What you are asked to do:
The expected output is every record below, transcribed exactly, with the pictures left out.

Saved entries:
--

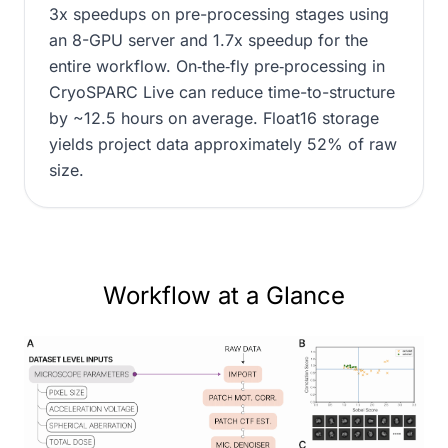
3x speedups on pre-processing stages using
an 8-GPU server and 1.7x speedup for the
entire workflow. On‑the‑fly pre‑processing in
CryoSPARC Live can reduce time-to-structure
by ~12.5 hours on average. Float16 storage
yields project data approximately 52% of raw
size.
Workflow at a Glance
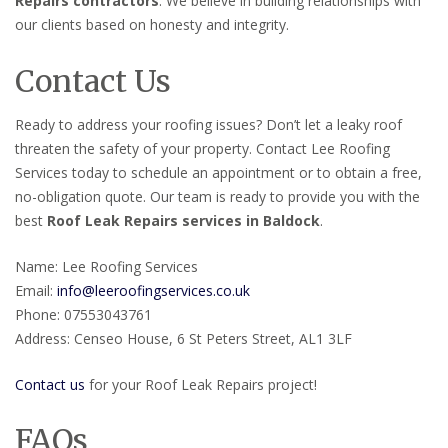
Repairs contractors
. We believe in building relationships with
our clients based on honesty and integrity.
Contact Us
Ready to address your roofing issues? Don’t let a leaky roof
threaten the safety of your property. Contact Lee Roofing
Services today to schedule an appointment or to obtain a free,
no-obligation quote. Our team is ready to provide you with the
best
Roof Leak Repairs services in Baldock
.
Name: Lee Roofing Services
Email:
info@leeroofingservices.co.uk
Phone: 07553043761
Address: Censeo House, 6 St Peters Street, AL1 3LF
Contact us
for your Roof Leak Repairs project!
FAQs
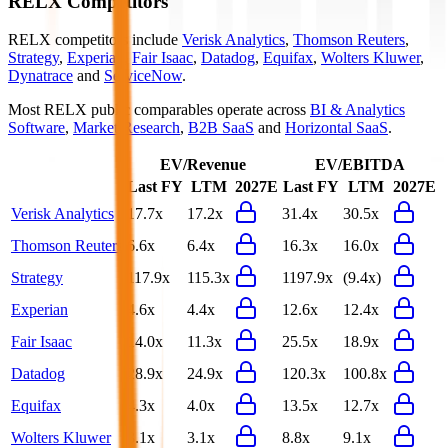
RELX
Competitors
RELX
competitors include
Verisk Analytics
,
Thomson Reuters
,
Strategy
,
Experian
,
Fair Isaac
,
Datadog
,
Equifax
,
Wolters Kluwer
,
Dynatrace
and
ServiceNow
.
Most
RELX
public comparables operate across
BI & Analytics
Software
,
Market Research
,
B2B SaaS
and
Horizontal SaaS
.
EV/Revenue
EV/EBITDA
Last FY
LTM
2027E
Last FY
LTM
2027E
Verisk Analytics
17.7x
17.2x
31.4x
30.5x
Thomson Reuters
6.6x
6.4x
16.3x
16.0x
Strategy
117.9x
115.3x
1197.9x
(9.4x)
Experian
4.6x
4.4x
12.6x
12.4x
Fair Isaac
14.0x
11.3x
25.5x
18.9x
Datadog
28.9x
24.9x
120.3x
100.8x
Equifax
4.3x
4.0x
13.5x
12.7x
Wolters Kluwer
3.1x
3.1x
8.8x
9.1x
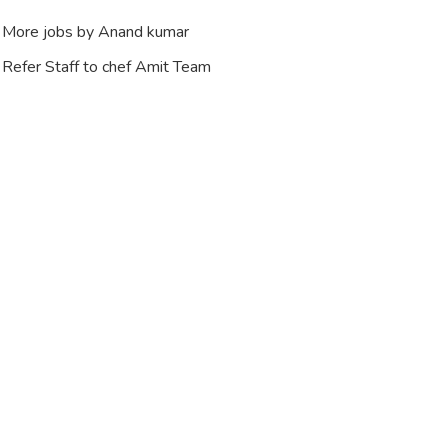
More jobs by Anand kumar
Refer Staff to chef Amit Team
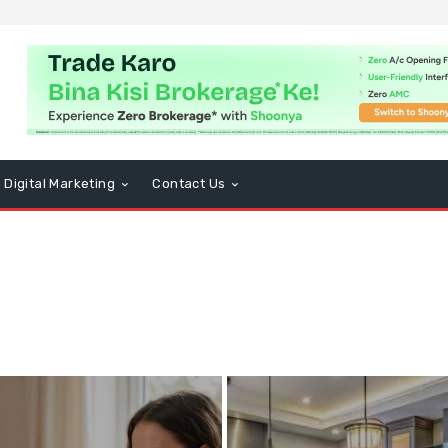
Digital Marketing
Contact Us
usiness
CBD
Computers and Technology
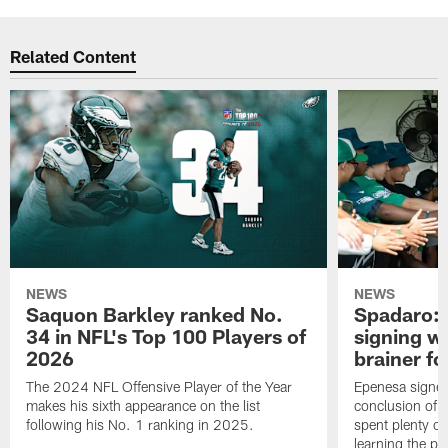
Related Content
NEWS
NEWS
Saquon Barkley ranked No.
Spadaro: 
34 in NFL's Top 100 Players of
signing wi
2026
brainer fo
The 2024 NFL Offensive Player of the Year
Epenesa signed 
makes his sixth appearance on the list
conclusion of t
following his No. 1 ranking in 2025.
spent plenty of
learning the pl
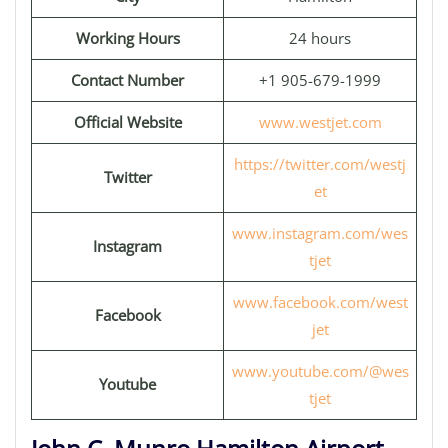
Working Hours
24 hours
Contact Number
+1 905-679-1999
Official Website
www.westjet.com
https://twitter.com/westj
Twitter
et
www.instagram.com/wes
Instagram
tjet
www.facebook.com/west
Facebook
jet
www.youtube.com/@wes
Youtube
tjet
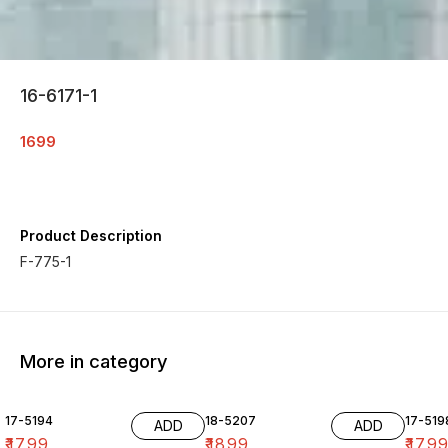
16-6171-1
1699
Product Description
F-775-1
More in category
17-5194
18-5207
17-519
ADD
ADD
₹
1799
₹
1899
₹
179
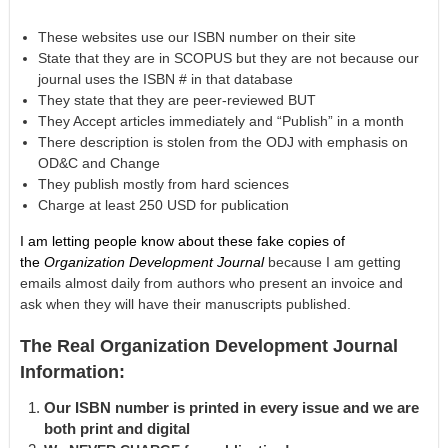
These websites use our ISBN number on their site
State that they are in SCOPUS but they are not because our
journal uses the ISBN # in that database
They state that they are peer-reviewed BUT
They Accept articles immediately and “Publish” in a month
There description is stolen from the ODJ with emphasis on
OD&C and Change
They publish mostly from hard sciences
Charge at least 250 USD for publication
I am letting people know about these fake copies of
the
Organization Development Journal
because I am getting
emails almost daily from authors who present an invoice and
ask when they will have their manuscripts published.
The Real Organization Development Journal
Information:
Our ISBN number is printed in every issue and we are
both print and digital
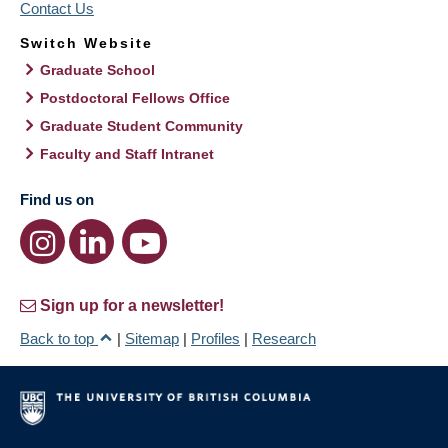
Contact Us
Switch Website
Graduate School
Postdoctoral Fellows Office
Graduate Student Community
Faculty and Staff Intranet
Find us on
Sign up for a newsletter!
Back to top
|
Sitemap
|
Profiles
|
Research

--

Task answer:
3x speedups on pre-processing stages using
an 8-GPU server and 1.7x speedup for the
entire workflow. On‑the‑fly pre‑processing in
CryoSPARC Live can reduce time-to-structure
by ~12.5 hours on average. Float16 storage
yields project data approximately 52% of raw
size.
Workflow at a Glance
Repairs contractors
. We believe in building relationships with
our clients based on honesty and integrity.
Contact Us
Ready to address your roofing issues? Don’t let a leaky roof
threaten the safety of your property. Contact Lee Roofing
Services today to schedule an appointment or to obtain a free,
no-obligation quote. Our team is ready to provide you with the
best
Roof Leak Repairs services in Baldock
.
Name: Lee Roofing Services
Email:
info@leeroofingservices.co.uk
Phone: 07553043761
Address: Censeo House, 6 St Peters Street, AL1 3LF
Contact us
for your Roof Leak Repairs project!
FAQs
RELX
Competitors
RELX
competitors include
Verisk Analytics
,
Thomson Reuters
,
Strategy
,
Experian
,
Fair Isaac
,
Datadog
,
Equifax
,
Wolters Kluwer
,
Dynatrace
and
ServiceNow
.
Most
RELX
public comparables operate across
BI & Analytics
Software
,
Market Research
,
B2B SaaS
and
Horizontal SaaS
.
EV/Revenue
EV/EBITDA
Last FY
LTM
2027E
Last FY
LTM
2027E
Verisk Analytics
17.7x
17.2x
31.4x
30.5x
Thomson Reuters
6.6x
6.4x
16.3x
16.0x
Strategy
117.9x
115.3x
1197.9x
(9.4x)
Experian
4.6x
4.4x
12.6x
12.4x
Fair Isaac
14.0x
11.3x
25.5x
18.9x
Datadog
28.9x
24.9x
120.3x
100.8x
Equifax
4.3x
4.0x
13.5x
12.7x
Wolters Kluwer
3.1x
3.1x
8.8x
9.1x
More jobs by Anand kumar
Refer Staff to chef Amit Team
Digital Marketing
Contact Us
usiness
CBD
Computers and Technology
Related Content
NEWS
NEWS
Saquon Barkley ranked No.
Spadaro: 
34 in NFL's Top 100 Players of
signing wi
2026
brainer fo
The 2024 NFL Offensive Player of the Year
Epenesa signed 
makes his sixth appearance on the list
conclusion of t
following his No. 1 ranking in 2025.
spent plenty of
learning the pl
Working Hours
24 hours
Contact Number
+1 905-679-1999
Official Website
www.westjet.com
https://twitter.com/westj
Twitter
et
www.instagram.com/wes
Instagram
tjet
www.facebook.com/west
Facebook
jet
www.youtube.com/@wes
Youtube
tjet
16-6171-1
1699
Product Description
F-775-1
More in category
17-5194
18-5207
17-519
ADD
ADD
₹
1799
₹
1899
₹
179
These websites use our ISBN number on their site
State that they are in SCOPUS but they are not because our
journal uses the ISBN # in that database
They state that they are peer-reviewed BUT
They Accept articles immediately and “Publish” in a month
There description is stolen from the ODJ with emphasis on
OD&C and Change
They publish mostly from hard sciences
Charge at least 250 USD for publication
I am letting people know about these fake copies of
the
Organization Development Journal
because I am getting
emails almost daily from authors who present an invoice and
ask when they will have their manuscripts published.
The Real Organization Development Journal
Information:
Our ISBN number is printed in every issue and we are
both print and digital
Contact Us
Switch Website
Graduate School
Postdoctoral Fellows Office
Graduate Student Community
Faculty and Staff Intranet
Find us on
Sign up for a newsletter!
Back to top
|
Sitemap
|
Profiles
|
Research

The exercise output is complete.